Now, in partnership with the University of Leeds MSc Water Sanitation & Health Engineering, two dissertations have already begun that have both been approved by the local Mayor and the Ministry of Public Health of the District of Nosy Be. The first study will aim to monitor and assess the water, sanitation, and hygiene practices on the Island of Nosy Komba while also implementing hygiene promotion and group discussions for the mothers in each targeted village. The second dissertation will aim to assess the water, sanitation, hygiene, and solid waste management of the District Public Hospital of Nosy Be, mentioned before--which does not consistently have water or the resources to address this issue.

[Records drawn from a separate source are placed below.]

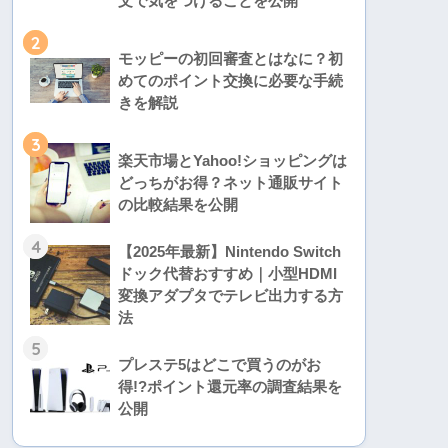
文で気をつけることを公開
2
モッピーの初回審査とはなに？初
めてのポイント交換に必要な手続
きを解説
3
楽天市場とYahoo!ショッピングは
どっちがお得？ネット通販サイト
の比較結果を公開
4
【2025年最新】Nintendo Switch
ドック代替おすすめ｜小型HDMI
変換アダプタでテレビ出力する方
法
5
プレステ5はどこで買うのがお
得!?ポイント還元率の調査結果を
公開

Why did you decide to start the project?
I founded Help for Optimism for two reasons:
First, I have always had a close and personal bond to the island of Nosy Komba—an island very dear to my heart. And, though my relationship with the island and the region began as just a tourist, I’ve always tried to alleviate the problems facing the region because of my strong connections and relationships with people on the island.
Second, during the development of my dissertation, I came to the realization that university students—for the most part--usually are writing and creating their dissertations solely for the purposes of graduation. I realised that dissertations represent one of the few moments in life where we are able to study and focus on any topic that truly interest us--our own project. And so, since the beginning of my dissertation, I approached the topic/project as one that would not just be theoretical but would eventually become a reality.
What ambitions do you have for the future of your organisation?
Help for Optimism has already had a huge impact throughout the islands—specifically Nosy Komba. The work the organization is warmly welcomed while my knowledge of the local language is a huge asset and certainly makes things easier to be implemented and to monitor. It is my wish that Help for Optimism becomes bigger by way of collaborating with reputable local and international partners. In fact, I am using the NGO as a platform for all entities that have the competences and desire to make their projects work in Madagascar.
In summation, the aim of Help for Optimism and its projects is to practice global development. Help for Optimism will not only provide and guarantee basic human rights, but will also give competences and tools to local populations in order to rise above situations that can best be described as chronic on-going emergency levels. Also, in order to minimize the risks, Help for Optimism’s projects are the result of intense studies--both in technical and managerial terms. And so, the future of the organization is to establish technical partnerships of excellence for each of the organization’s projects to guarantee their success.
What would you say to students coming to do the same course?
I would say that you should try to figure out all the circumstances that the course will present, take all the inputs given during the lectures, and choose and develop those that are personally the most interesting to you. Finally I would say to enjoy your time throughout the year, which helps to study and learn better -- even if it always seems short.